Jean-Louis Tripp profite de son fil narratif chronologique pour rappeler ses ouvrages précédemment parus, leur couverture profitant de la vitrine des pages pour y être affichées — placement de produits se dirait-on au cinéma…
Il finit par rencontrer son Graal, celle avec laquelle il renouera vers une sexualité largement partagée, en club cette fois. Dans un lieu organisé en plusieurs niveaux et de multiples salles pour voir ou être vu, toucher sans voir, être au centre de l’attention, coucher à plusieurs… la black room est une salle dédiée aux pratiques SM. La fin de l’ouvrage donne à comprendre que le prochain volume sera consacré à cette part-là de la sexualité de l’auteur.
« Pour beaucoup de gens, ici, ce serait un des cercles de l’enfer. Sodome et Gomorrhe. Pour moi, ce serait plutôt l’Abbaye de Thélème, un lieu de liberté, en tout cas, un endroit où les codes sociaux sont abolis… Où l’on est autorisés à transgresser. »
Transgresser… mais pas tous les tabous. L’ouvrage évoque les femmes qui se mélangent tandis que les hommes se tiennent à distance les uns des autres : les fantasmes masculins hétérosexuels sont ici parfaitement servis…
Au fil du 2e volume, le propos faiblit dès lors que l’auteur tente d’expliquer les stéréotypes inféodés aux hommes, forts, conquérants… tandis que lui est timide, empêtré… Les pages manquent toujours de cette profondeur de champ qui tendrait vers l’universel, de questionnements quant aux clichés, au parcours de la vie sous influence quand on croit pourtant choisir librement… L’auteur joue et veut continuer à jouer et à jouir, à verser dans ses fantasmes, c’est ce qu’il revendique.

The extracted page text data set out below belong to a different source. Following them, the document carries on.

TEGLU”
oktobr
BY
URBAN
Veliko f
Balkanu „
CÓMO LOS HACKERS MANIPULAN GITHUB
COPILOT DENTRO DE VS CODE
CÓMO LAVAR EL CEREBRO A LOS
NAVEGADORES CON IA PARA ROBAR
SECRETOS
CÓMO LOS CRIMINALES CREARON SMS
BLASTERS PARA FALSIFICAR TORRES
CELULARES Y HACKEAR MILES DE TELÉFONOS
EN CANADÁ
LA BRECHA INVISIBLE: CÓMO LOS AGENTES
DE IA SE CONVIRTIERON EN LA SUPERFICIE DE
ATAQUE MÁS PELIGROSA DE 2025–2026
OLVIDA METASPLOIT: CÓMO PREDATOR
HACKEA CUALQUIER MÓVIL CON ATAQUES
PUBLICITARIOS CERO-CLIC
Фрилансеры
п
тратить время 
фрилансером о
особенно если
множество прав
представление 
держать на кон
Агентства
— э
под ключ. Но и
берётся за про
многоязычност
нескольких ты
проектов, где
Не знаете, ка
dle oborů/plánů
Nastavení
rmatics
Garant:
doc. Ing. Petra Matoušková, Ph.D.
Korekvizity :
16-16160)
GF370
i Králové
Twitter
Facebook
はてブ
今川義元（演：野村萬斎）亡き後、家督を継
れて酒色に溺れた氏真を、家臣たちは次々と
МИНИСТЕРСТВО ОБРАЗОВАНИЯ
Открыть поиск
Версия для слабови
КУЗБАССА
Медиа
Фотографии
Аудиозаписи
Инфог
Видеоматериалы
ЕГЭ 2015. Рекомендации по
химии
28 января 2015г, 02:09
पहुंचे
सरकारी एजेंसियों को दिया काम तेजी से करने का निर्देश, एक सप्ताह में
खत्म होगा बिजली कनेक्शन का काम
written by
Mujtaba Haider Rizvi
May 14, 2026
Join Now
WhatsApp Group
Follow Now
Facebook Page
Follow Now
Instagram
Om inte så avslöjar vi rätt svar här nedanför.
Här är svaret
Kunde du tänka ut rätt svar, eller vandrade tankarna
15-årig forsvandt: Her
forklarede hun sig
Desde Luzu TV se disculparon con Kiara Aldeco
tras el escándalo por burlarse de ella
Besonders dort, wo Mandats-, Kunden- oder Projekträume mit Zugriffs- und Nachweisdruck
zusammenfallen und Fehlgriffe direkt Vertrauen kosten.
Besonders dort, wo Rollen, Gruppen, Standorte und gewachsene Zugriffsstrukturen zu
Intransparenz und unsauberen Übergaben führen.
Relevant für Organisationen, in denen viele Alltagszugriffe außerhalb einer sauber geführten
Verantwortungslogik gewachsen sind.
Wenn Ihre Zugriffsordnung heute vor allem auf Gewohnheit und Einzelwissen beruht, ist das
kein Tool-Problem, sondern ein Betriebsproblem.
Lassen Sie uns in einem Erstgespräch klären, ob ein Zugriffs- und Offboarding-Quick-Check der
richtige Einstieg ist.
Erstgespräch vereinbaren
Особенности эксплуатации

Il semble finalement qu’il prenne son public à témoin afin que celui-ci constate, au fil des pages, comment, tout à son hédonisme, il a bien joui.
Transgression ? Politique ?
À mon sens, ce qui serait éminemment politique, ce serait un ouvrage écrit par un homme qui interroge ses représentations sexuelles et ses pratiques comme sa quête de sensations fortes qui passent par le rapport au corps des autres, majoritairement des femmes, consommé sans retenue. Un homme qui se préoccupe de contraception pas seulement pour s’épargner les MST, qui cherche à comprendre les rapports sociaux à l’œuvre dans une sexualité dite libre où il pense s’émanciper en transgressant…
Ça, ce serait politique.
- La série Extases est publiée aux éditions Casterman.